Thinking she’ll only be gone for a couple of weeks, Lucy finds herself, as we all did, spending months in lockdown. (She is appalled when William admits to her that he thinks the situation could possibly go on for “a year.”) Strout brilliantly portrays the mental processes of adjusting to this strange new life: “It was as though each day was like a huge stretch of ice I had to walk over,” Lucy recalls. As turmoil grows across the world, Lucy tries, with sporadic success, to adjust to living with William again, as well as learning a few secrets about him, and coping with a town that is a bit leery of city interlopers.

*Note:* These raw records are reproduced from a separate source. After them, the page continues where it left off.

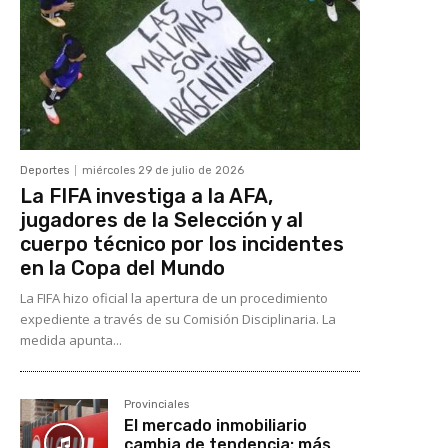
Deportes
miércoles 29 de julio de 2026
La FIFA investiga a la AFA,
jugadores de la Selección y al
cuerpo técnico por los incidentes
en la Copa del Mundo
La FIFA hizo oficial la apertura de un procedimiento
expediente a través de su Comisión Disciplinaria. La
medida apunta...
Provinciales
El mercado inmobiliario
cambia de tendencia: más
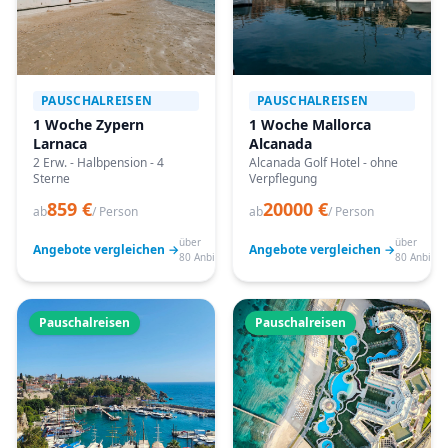
PAUSCHALREISEN
PAUSCHALREISEN
1 Woche Zypern
1 Woche Mallorca
Larnaca
Alcanada
2 Erw. - Halbpension - 4
Alcanada Golf Hotel - ohne
Sterne
Verpflegung
859 €
20000 €
ab
/ Person
ab
/ Person
über
über
Angebote vergleichen →
Angebote vergleichen →
80 Anbieter
80 Anbiete
Pauschalreisen
Pauschalreisen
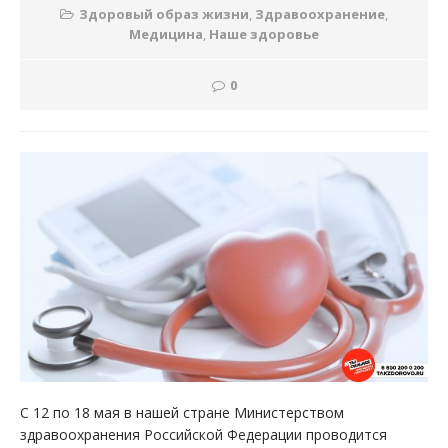
Здоровый образ жизни
,
Здравоохранение
,
Медицина
,
Наше здоровье
0
С 12 по 18 мая в нашей стране Министерством
здравоохранения Российской Федерации проводится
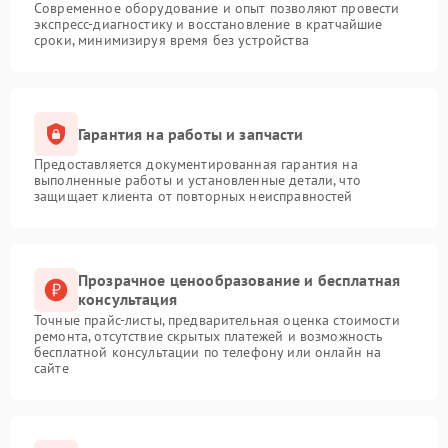
Современное оборудование и опыт позволяют провести
экспресс-диагностику и восстановление в кратчайшие
сроки, минимизируя время без устройства
Гарантия на работы и запчасти
Предоставляется документированная гарантия на
выполненные работы и установленные детали, что
защищает клиента от повторных неисправностей
Прозрачное ценообразование и бесплатная
консультация
Точные прайс-листы, предварительная оценка стоимости
ремонта, отсутствие скрытых платежей и возможность
бесплатной консультации по телефону или онлайн на
сайте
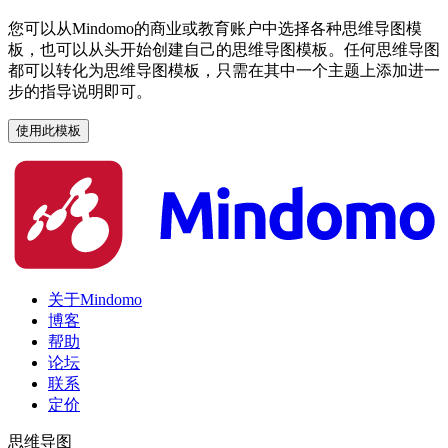
您可以从Mindomo的商业或教育账户中选择各种思维导图模
板，也可以从头开始创建自己的思维导图模板。任何思维导图
都可以转化为思维导图模板，只需在其中一个主题上添加进一
步的指导说明即可。
使用此模板
关于Mindomo
博客
帮助
论坛
联系
定价
思维导图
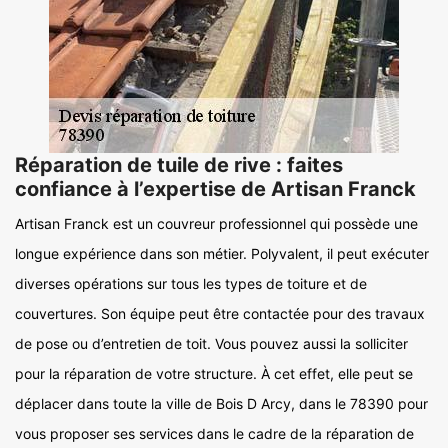
Réparation de tuile de rive : faites
confiance à l’expertise de Artisan Franck
Artisan Franck est un couvreur professionnel qui possède une
longue expérience dans son métier. Polyvalent, il peut exécuter
diverses opérations sur tous les types de toiture et de
couvertures. Son équipe peut être contactée pour des travaux
de pose ou d’entretien de toit. Vous pouvez aussi la solliciter
pour la réparation de votre structure. À cet effet, elle peut se
déplacer dans toute la ville de Bois D Arcy, dans le 78390 pour
vous proposer ses services dans le cadre de la réparation de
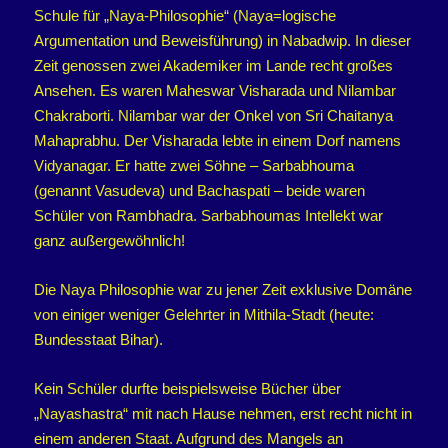
Schule für „Naya-Philosophie“ (Naya=logische
Argumentation und Beweisführung) in Nabadwip. In dieser
Zeit genossen zwei Akademiker im Lande recht großes
Ansehen. Es waren Maheswar Visharada und Nilambar
Chakraborti. Nilambar war der Onkel von Sri Chaitanya
Mahaprabhu. Der Visharada lebte in einem Dorf namens
Vidyanagar. Er hatte zwei Söhne – Sarbabhouma
(genannt Vasudeva) und Bachaspati – beide waren
Schüler von Rambhadra. Sarbabhoumas Intellekt war
ganz außergewöhnlich!
Die Naya Philosophie war zu jener Zeit exklusive Domäne
von einiger weniger Gelehrter in Mithila-Stadt (heute:
Bundesstaat Bihar).
Kein Schüler durfte beispielsweise Bücher über
„Nayashastra“ mit nach Hause nehmen, erst recht nicht in
einem anderen Staat. Aufgrund des Mangels an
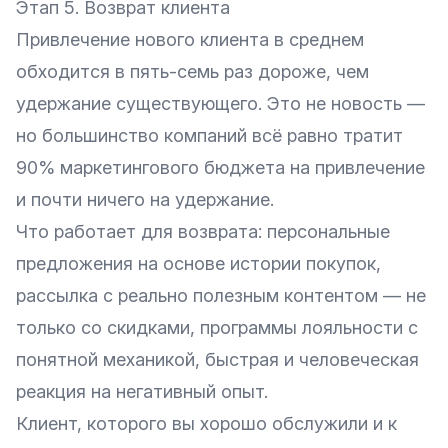
Этап 5. Возврат клиента
Привлечение нового клиента в среднем
обходится в пять-семь раз дороже, чем
удержание существующего. Это не новость —
но большинство компаний всё равно тратит
90% маркетингового бюджета на привлечение
и почти ничего на удержание.
Что работает для возврата: персональные
предложения на основе истории покупок,
рассылка с реально полезным контентом — не
только со скидками, программы лояльности с
понятной механикой, быстрая и человеческая
реакция на негативный опыт.
Клиент, которого вы хорошо обслужили и к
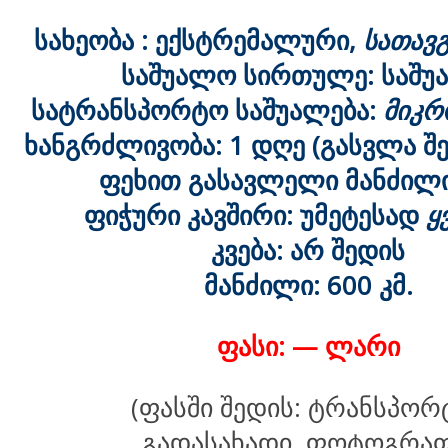
სახეობა : ექსტრემალური,
სათავ
საშუალო სირთულე: საშ
სატრანსპორტო საშუალება:
მიკრ
ხანგრძლივობა: 1 დღე (გასვლა შ
ფეხით გასავლელი მანძილი:
ფიჭური კავშირი: უმეტესად
ყ
კვება: არ შედის
მანძილი: 600 კმ.
ფასი: — ლარი
(ფასში შედის: ტრანსპორ
გადასახადი, ფოტოგრაფ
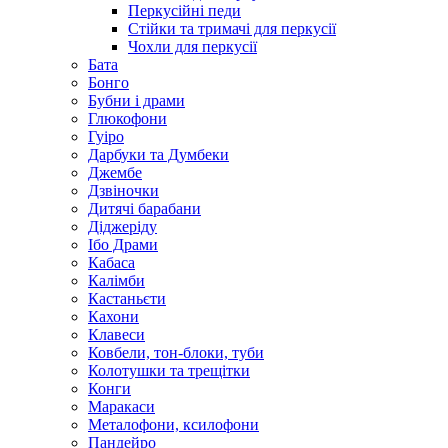
Перкусійні педи
Стійки та тримачі для перкусії
Чохли для перкусії
Бата
Бонго
Бубни і драми
Глюкофони
Гуіро
Дарбуки та Думбеки
Джембе
Дзвіночки
Дитячі барабани
Діджеріду
Ібо Драми
Кабаса
Калімби
Кастаньєти
Кахони
Клавеси
Ковбели, тон-блоки, туби
Колотушки та трещітки
Конги
Маракаси
Металофони, ксилофони
Пандейро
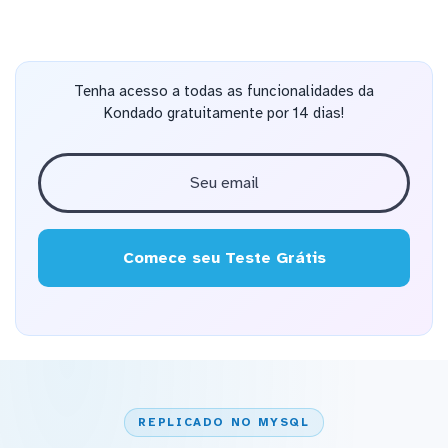
Tenha acesso a todas as funcionalidades da
Kondado gratuitamente por 14 dias!
Comece seu Teste Grátis
REPLICADO NO MYSQL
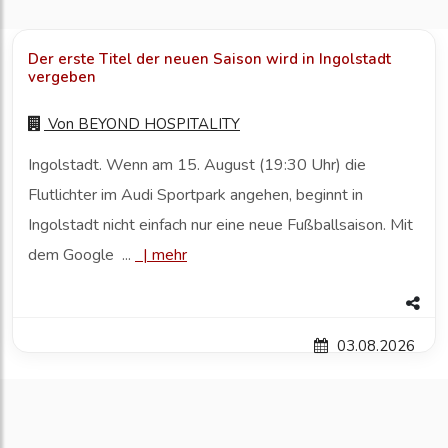
Der erste Titel der neuen Saison wird in Ingolstadt
vergeben
Von
BEYOND HOSPITALITY
Ingolstadt. Wenn am 15. August (19:30 Uhr) die
Flutlichter im Audi Sportpark angehen, beginnt in
Ingolstadt nicht einfach nur eine neue Fußballsaison. Mit
dem Google ...
|
mehr
03.08.2026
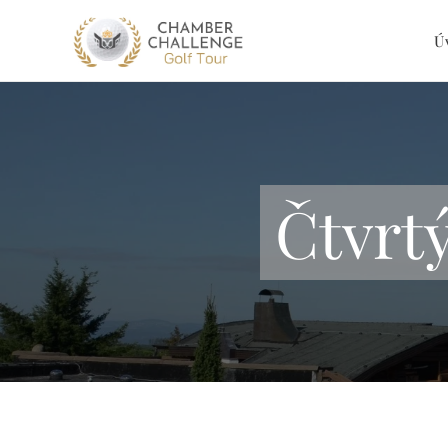
Ú
Čtvrt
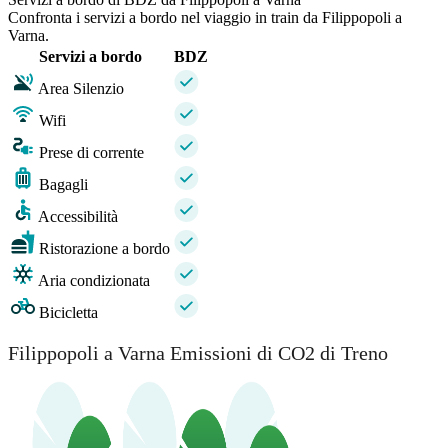
Confronta i servizi a bordo nel viaggio in train da Filippopoli a
Varna.
Servizi a bordo
BDZ
Area Silenzio
Wifi
Prese di corrente
Bagagli
Accessibilità
Ristorazione a bordo
Aria condizionata
Bicicletta
Filippopoli a Varna Emissioni di CO2 di Treno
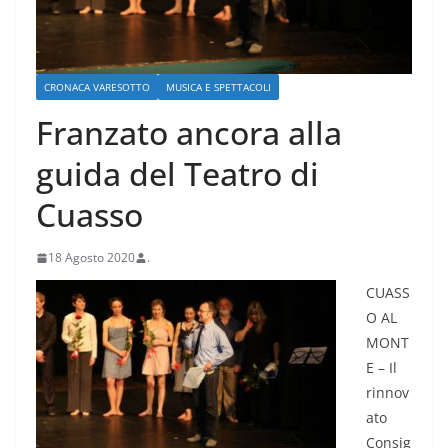
CRONACA VARESOTTO
MUSICA E SPETTACOLI
Franzato ancora alla
guida del Teatro di
Cuasso
18 Agosto 2020
.
CUASS
O AL
MONT
E – Il
rinnov
ato
Consig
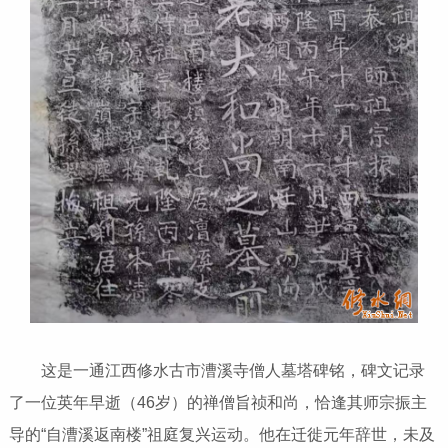
这是一通江西修水古市漕溪寺僧人墓塔碑铭，碑文记录
了一位英年早逝（46岁）的禅僧旨祯和尚，恰逢其师宗振主
导的“自漕溪返南楼”祖庭复兴运动。他在迁徙元年辞世，未及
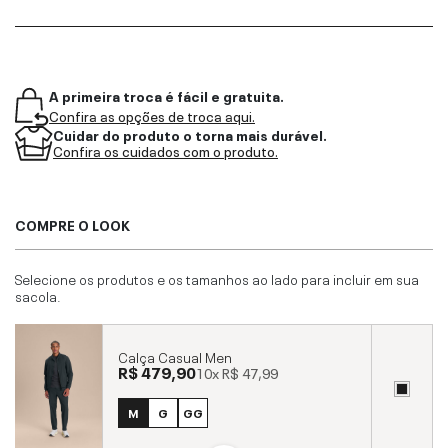
A primeira troca é fácil e gratuita.
Confira as opções de troca aqui.
Cuidar do produto o torna mais durável.
Confira os cuidados com o produto.
COMPRE O LOOK
Selecione os produtos e os tamanhos ao lado para incluir em sua
sacola.
Calça Casual Men
R$ 479,90
10x
R$ 47,99
M
G
GG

The author reminds us how long suppressed fears and disorders made vile reappearances during the lockdown months. Lucy’s entire childhood was a sort of lockdown, and she suddenly comes to this realization as she is revisited by the trauma of her early years in Amgash, Ill. She’s haunted by her mother’s terrible bouts of violence; her father’s disgusting sexual menace when she was small; and her “sad and gentle” brother Pete, sleeping in a nearby barn with animals who are soon to be slaughtered. Lucy, in fact, suffers from complex PTSD stemming from her upbringing. She sees “terrifying scenes” of her beloved New York on television. The number of the dead and the mobile morgues disturb her city-dwelling daughters. And William will only listen when it suits him.

Strout is at her best on the emotional – and familial – fallout of lockdown. Meeting up for the first time in many months, masked and socially distanced, Lucy’s daughters cry when they realize they “can’t even do a family hug.” A friend visits, but sits far away on a garden chair. A depressingly macho, golf-playing relative has to be scared into quarantining. A later unexpected visit from the daughters is so hopeful that it seems to leave “an afterglow” – touching, because isn’t that something that we all experienced? Strout is extremely wise on the eternal compromises of love, marriage and ex-marriage. Finding herself in such close proximity with the man who was once her husband, Lucy sometimes finds she can’t stand him. William isn’t as emotionally available as the male neighbor she takes walks with, William doesn’t like to see her floss her teeth, and, she remembers that William “does not like to hear anything negative.” She admits, however, that he can get through to their daughters in ways she cannot.

The book is a chronicle of the first year of this ongoing pandemic, capturing its disruptions, uncertainties, and anxieties, but, most of all, it’s a love story. William, despite his many flaws is generous to Lucy, even if it’s a generosity that Lucy finds herself unable to accept without “a shiver of foreboding.” He admits, “Yours is the life I wanted to save,” when explaining why he took her out of New York.

The book is also an account of Lucy’s growing insights into herself, her family, and their changing relationships during this period of enforced togetherness and separation. Lucy’s intense courage, give a vivid sense of what it means to be alive in such troubling times. “Lucy by the Sea” is heartwarming as well as solemn and, as an example of a COVID/pandemic novel, it sets an extremely high bar for the rest that will follow.